Goal of the exercise -
The records must be retyped exactly, with no pictures included.

------ Records shown ------

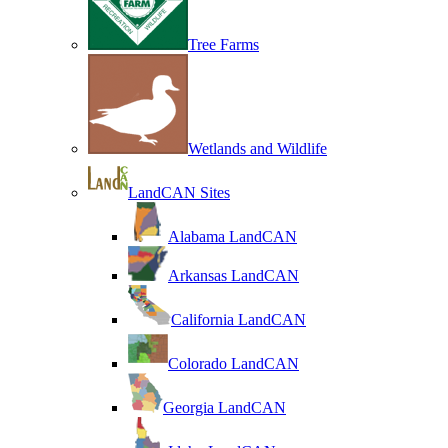
Tree Farms
Wetlands and Wildlife
LandCAN Sites
Alabama LandCAN
Arkansas LandCAN
California LandCAN
Colorado LandCAN
Georgia LandCAN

------

Output for this exercise -
Tree Farms
Wetlands and Wildlife
LandCAN Sites
Alabama LandCAN
Arkansas LandCAN
California LandCAN
Colorado LandCAN
Georgia LandCAN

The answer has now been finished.